For many residents living in Signature HealthCARE's Hometown facilities, vacations weren't a regular part of pre-long-term care life. There were farms and families to be taken care of, after all. But one resident's request in 2011 changed all of that.
The resident wanted to go to Disney World, which staff started thinking “seems like a cool idea,” Angie McAllister, Director of Cultural Transformation-Hometown for Signature, told McKnight's. They asked the resident if it was alright if a few of his fellow residents came along on the trip.
“He was like, ‘I don't care, as long as I get to go,'” McAllister said.
Six years later, Signature has taken more than 1,000 residents on 18 different “Elder Vacations,” from relaxing at Panama City Beach (photo at lower left) and taking in the sights in Gatlinburg, TN, to trekking through urban settings in New York City, Boston and San Antonio.

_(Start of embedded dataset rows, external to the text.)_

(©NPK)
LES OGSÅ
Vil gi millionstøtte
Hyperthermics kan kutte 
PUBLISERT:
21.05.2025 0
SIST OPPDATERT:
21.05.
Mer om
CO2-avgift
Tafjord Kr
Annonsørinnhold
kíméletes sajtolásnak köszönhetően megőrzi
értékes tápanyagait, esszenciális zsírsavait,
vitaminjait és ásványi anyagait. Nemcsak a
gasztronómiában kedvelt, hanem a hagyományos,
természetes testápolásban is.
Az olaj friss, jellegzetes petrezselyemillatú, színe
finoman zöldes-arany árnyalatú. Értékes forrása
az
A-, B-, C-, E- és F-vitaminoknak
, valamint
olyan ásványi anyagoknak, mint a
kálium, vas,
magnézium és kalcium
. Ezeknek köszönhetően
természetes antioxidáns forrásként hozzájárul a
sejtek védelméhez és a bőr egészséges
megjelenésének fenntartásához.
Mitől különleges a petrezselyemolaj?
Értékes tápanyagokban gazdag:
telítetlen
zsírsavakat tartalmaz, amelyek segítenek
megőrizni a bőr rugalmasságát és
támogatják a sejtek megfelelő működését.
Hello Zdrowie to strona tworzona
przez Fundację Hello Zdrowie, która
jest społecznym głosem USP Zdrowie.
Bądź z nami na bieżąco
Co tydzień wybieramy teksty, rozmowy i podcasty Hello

The groups are typically made up of more staff than residents, McAllister noted, since the vacation-goers require one-on-one skilled nursing care even on the road. But the trips give the residents a rehabilitation goal, such as working to climb enough steps to get into a Disney World trolley.

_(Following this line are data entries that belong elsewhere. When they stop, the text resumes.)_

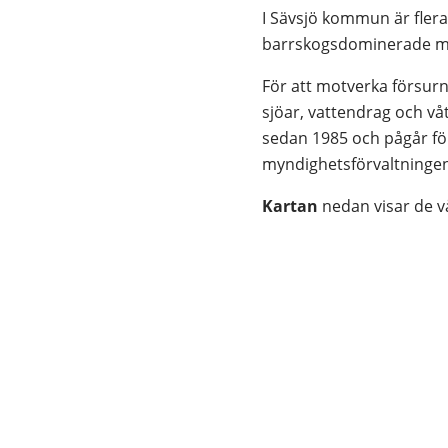
I Sävsjö kommun är fler
barrskogsdominerade mar
För att motverka försurni
sjöar, vattendrag och v
sedan 1985 och pågår för
myndighetsförvaltningen 
Kartan
 nedan visar de 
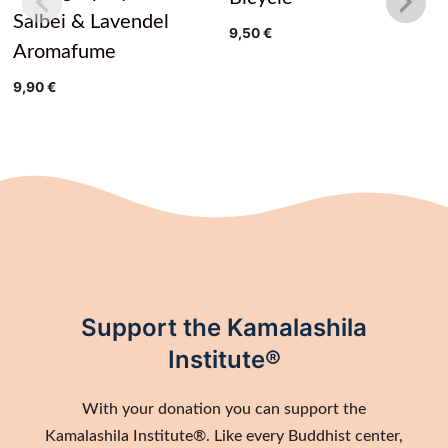
Salbei & Lavendel
9,50
€
Aromafume
9,90
€
Support the Kamalashila
Institute®
With your donation you can support the
Kamalashila Institute®. Like every Buddhist center,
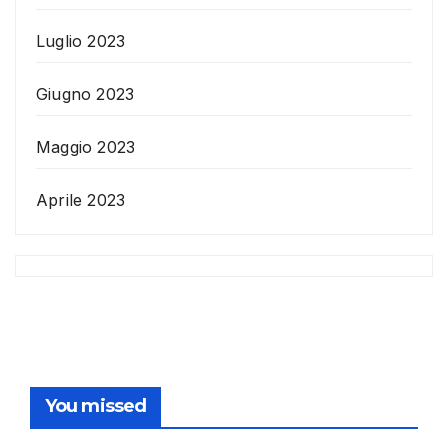
Luglio 2023
Giugno 2023
Maggio 2023
Aprile 2023
You missed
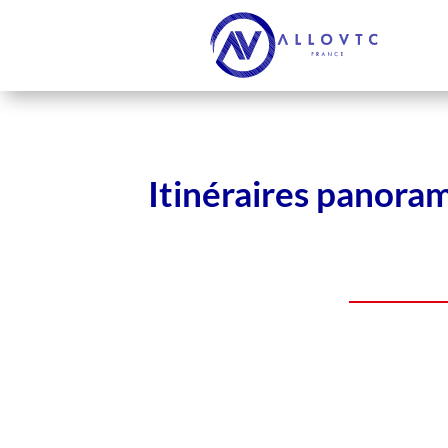
Itinéraires panoram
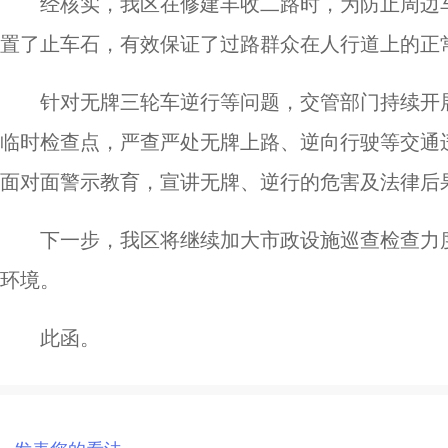
经核实，我区在修建丰收二路时，为防止周边
置了止车石，有效保证了过路群众在人行道上的正
针对无牌三轮车逆行等问题，交管部门持续开
临时检查点，严查严处无牌上路、逆向行驶等交通
面对面警示教育，宣讲无牌、逆行的危害及法律后
下一步，我区将继续加大市政设施巡查检查力
环境。
此函。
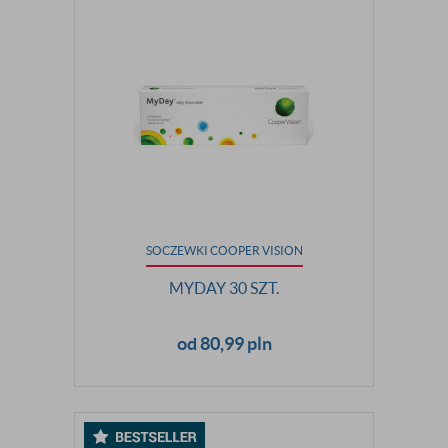
SOCZEWKI COOPER VISION
MYDAY 30 SZT.
od 80,99 pln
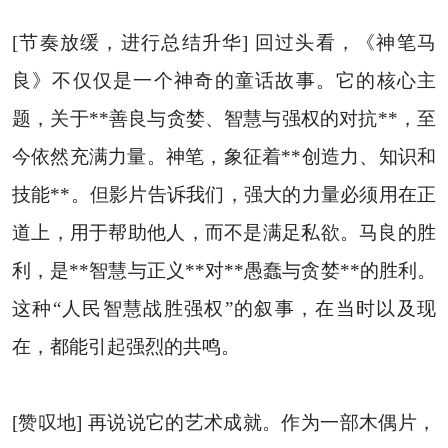
[节奏放缓，进行总结升华] 回过头看，《神笔马
良》不仅仅是一个神奇的童话故事。它的核心主
题，关于**善良与贪婪、智慧与强权的对抗**，至
今依然充满力量。神笔，象征着**创造力、知识和
技能**。但影片告诉我们，强大的力量必须用在正
道上，用于帮助他人，而不是满足私欲。马良的胜
利，是**智慧与正义**对**愚蠢与贪婪**的胜利。
这种“人民智慧战胜强权”的叙事，在当时以及现
在，都能引起强烈的共鸣。
[赞叹地] 再说说它的艺术成就。作为一部木偶片，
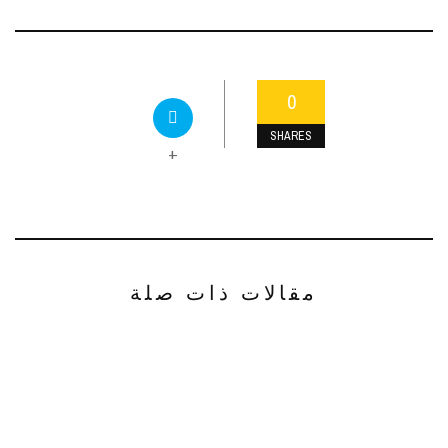
0
SHARES
+
مقالات ذات صلة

It's a big deal for residents who may not have ever flown in an airplane, or even left their rural hometowns. McAllister recalls one 90-year-old resident who sat on the balcony of her hotel room on their first night in Myrtle Beach, listening to the ocean for the first time.

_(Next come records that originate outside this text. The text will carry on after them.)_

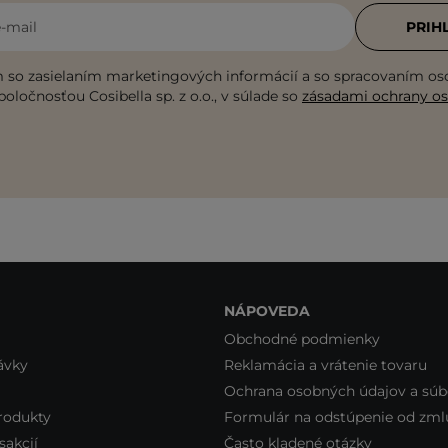
e-mail
PRIH
 so zasielaním marketingových informácií a so spracovaním o
poločnosťou Cosibella sp. z o.o., v súlade so
zásadami ochrany o
NÁPOVEDA
Obchodné podmienky
ávky
Reklamácia a vrátenie tovaru
Ochrana osobných údajov a súb
rodukty
Formulár na odstúpenie od zml
sakcií
Často kladené otázky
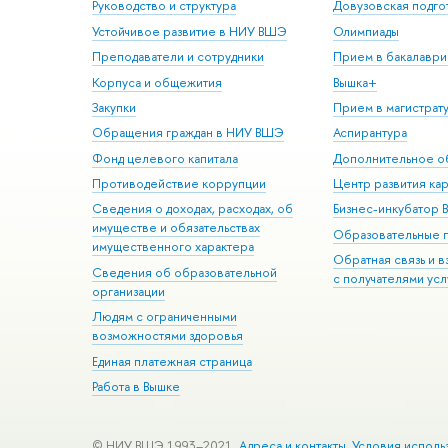
Руководство и структура
Довузовская подго
Устойчивое развитие в НИУ ВШЭ
Олимпиады
Преподаватели и сотрудники
Прием в бакалаври
Корпуса и общежития
Вышка+
Закупки
Прием в магистрат
Обращения граждан в НИУ ВШЭ
Аспирантура
Фонд целевого капитала
Дополнительное о
Противодействие коррупции
Центр развития ка
Сведения о доходах, расходах, об
Бизнес-инкубатор
имуществе и обязательствах
Образовательные 
имущественного характера
Обратная связь и 
Сведения об образовательной
с получателями усл
организации
Людям с ограниченными
возможностями здоровья
Единая платежная страница
Работа в Вышке
© НИУ ВШЭ 1993–2021
Адреса и контакты
Условия исполь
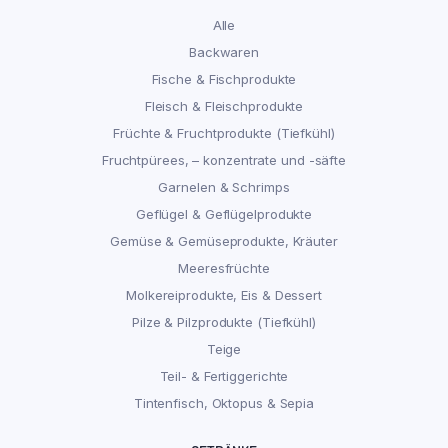
Alle
Backwaren
Fische & Fischprodukte
Fleisch & Fleischprodukte
Früchte & Fruchtprodukte (Tiefkühl)
Fruchtpürees, – konzentrate und -säfte
Garnelen & Schrimps
Geflügel & Geflügelprodukte
Gemüse & Gemüseprodukte, Kräuter
Meeresfrüchte
Molkereiprodukte, Eis & Dessert
Pilze & Pilzprodukte (Tiefkühl)
Teige
Teil- & Fertiggerichte
Tintenfisch, Oktopus & Sepia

“She had never been out of this little town in Tennessee in her whole life, and she had never stayed in a hotel,” McAllister said. “She said, ‘I can't even see because it's dark, but I can hear it. And I've never heard anything so beautiful.'”
McAllister said all of the work required for the trips is worth it, if it means shattering some preconceived notions about long-term care residents.
“It's an intent to change the views of how people perceive aging and how people perceive skilled nursing care, because the perception is not good,” McAllister said. “How do we show people that our elders aren't just sitting around, waiting to die? They have the opportunity to experience something new and to grow.”